Battle Ground Public Schools’ Board of Directors to receive state award

BATTLE GROUND — Battle Ground Public Schools’ Board of Directors has been selected to receive a Board of Distinction Award from the Washington State School Directors’ Association (WSSDA). The award recognizes school boards that use research-based governance practices that lead to high levels of student and district achievement.

“As a board, we have started on a journey, and it feels like we are only a few steps from the beginning,” said Battle Ground Board President Monty Anderson. “Without the help of all the volunteers, staff and administrators, the work we have accomplished would not be possible. These dedicated and caring people are the reason we are recipients of the Board of Distinction Award.”

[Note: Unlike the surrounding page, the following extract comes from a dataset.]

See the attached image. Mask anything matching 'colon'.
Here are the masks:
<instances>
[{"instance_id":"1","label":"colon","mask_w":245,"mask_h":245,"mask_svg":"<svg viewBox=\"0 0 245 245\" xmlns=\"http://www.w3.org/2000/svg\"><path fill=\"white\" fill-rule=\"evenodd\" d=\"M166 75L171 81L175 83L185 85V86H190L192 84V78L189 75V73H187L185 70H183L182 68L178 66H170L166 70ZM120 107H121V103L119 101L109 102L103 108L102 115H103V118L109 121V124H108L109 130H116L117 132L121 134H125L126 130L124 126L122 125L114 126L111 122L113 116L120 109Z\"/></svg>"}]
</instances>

Battle Ground Public Schools’ Board of Directors to receive state award
Battle Ground Public Schools’ Board of Directors, from left to right: Ken Root, Stephanie McClintock, Board President Monty Anderson, Mavis Nickels and Jim Pegoraro. Photo courtesy of Battle Ground Public Schools

In its nomination for the award, the Battle Ground School Board provided details about how it has worked to gather public input for critical decisions, set high expectations for student learning, and created conditions for student and staff success. Among its examples, the board described how it tours every school each year and has representation at most school events.

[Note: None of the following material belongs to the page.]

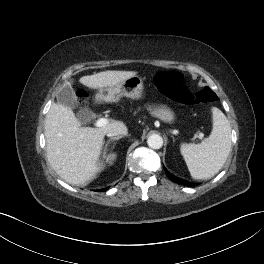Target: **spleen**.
<instances>
[{"mask_svg":"<svg viewBox=\"0 0 264 264\" xmlns=\"http://www.w3.org/2000/svg\"><path fill=\"white\" fill-rule=\"evenodd\" d=\"M213 129L200 144H181L180 152L191 176L195 179L213 177L225 164L231 151V127L217 107L212 108Z\"/></svg>","mask_w":264,"mask_h":264,"instance_id":"1","label":"spleen"}]
</instances>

The board also described the district’s Strategic and Long-Range Facilities plans that were created with community volunteers for quality learning and facilities planning. In the area of public input, the board described how it has sponsored many public meetings and information nights about a variety of topics and how it has sought feedback via an interactive survey tool called ThoughtExchange.

“This group of citizens has worked each and every day to ensure they represent the interests of our community and provide for the best instructional opportunities for our children, continued growth opportunities for all staff, and ensure we maintain our facilities and prepare for future growth,” said Superintendent Mark Hottowe. “Our School Board strives to conduct open and transparent meetings that are well advertised and where community members are highly encouraged to provide input to the Board as they consider important issues on which they must vote. It is my hope our community will join with me saying ‘Great job Battle Ground Board of Directors. Thank you for all your work to make our school district a great place to learn and to work.'”

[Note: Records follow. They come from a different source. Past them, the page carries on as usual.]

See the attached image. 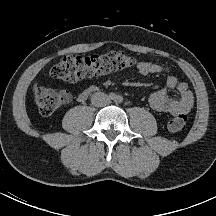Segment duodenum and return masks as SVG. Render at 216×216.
<instances>
[{"label": "duodenum", "instance_id": "duodenum-1", "mask_svg": "<svg viewBox=\"0 0 216 216\" xmlns=\"http://www.w3.org/2000/svg\"><path fill=\"white\" fill-rule=\"evenodd\" d=\"M94 91H95V88L89 89V93H92V92H94Z\"/></svg>", "mask_w": 216, "mask_h": 216}]
</instances>
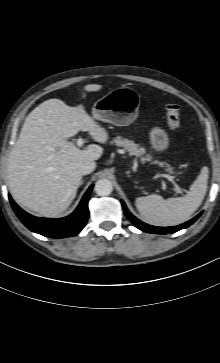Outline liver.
<instances>
[{"label":"liver","instance_id":"liver-1","mask_svg":"<svg viewBox=\"0 0 220 363\" xmlns=\"http://www.w3.org/2000/svg\"><path fill=\"white\" fill-rule=\"evenodd\" d=\"M100 89L97 84L84 86L86 92ZM79 131L102 144L109 138L82 104L70 107L49 99L28 114L7 166L10 193L19 205L44 217L59 216L70 206L81 185V164L103 154L98 145L80 150L68 141Z\"/></svg>","mask_w":220,"mask_h":363}]
</instances>
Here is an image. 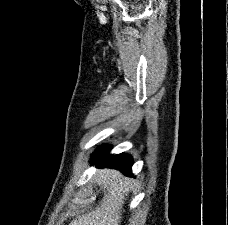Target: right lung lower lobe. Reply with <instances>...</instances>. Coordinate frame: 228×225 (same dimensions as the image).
<instances>
[{"label":"right lung lower lobe","mask_w":228,"mask_h":225,"mask_svg":"<svg viewBox=\"0 0 228 225\" xmlns=\"http://www.w3.org/2000/svg\"><path fill=\"white\" fill-rule=\"evenodd\" d=\"M109 146L100 147L95 154L92 155L91 162L99 167L115 168L123 174L132 176L131 166L132 158L127 154L109 155Z\"/></svg>","instance_id":"obj_1"}]
</instances>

The board will receive the award at a ceremony that will be held on Thu., Nov. 17, during WSSDA’s annual conference. At the ceremony, WSSDA also will announce a Board of the Year winner in each of three district-size categories.

Twenty-four school boards in Washington were named as Boards of Distinction by WSSDA. It’s the largest number to be recognized in a single year in the eight-year history of the program.

“Each of these boards demonstrates the excellent work done by Washington’s 295 school boards and 1,477 school board members,” said WSSDA President Chris Nation. “This program gives us a chance to acknowledge that commitment to their students and communities.”

More about the Boards of Distinction Awards

The annual Boards of Distinction program honors school boards that demonstrate effective use of the Washington School Board Standards. The standards, developed and adopted by WSSDA in 2009, promote research-based governance practices that lead to high levels of student and district achievement, and help close the opportunity gap.

Award applicants submitted essays and supporting evidence to demonstrate how they are putting the standards into practice. This year, applicants addressed the following:

  • Being accountable and open to public, and seeking divergent perspectives in its decision making.
  • Adopting a collaboratively developed district plan focused on learning and achievement.

Employing and supporting quality teachers, administrators and other staff, and providing for professional development.

  • Applicants also discussed specific decisions their boards had made and evidence on how they were working to help close the opportunity gap.

The applications were evaluated by an independent review panel.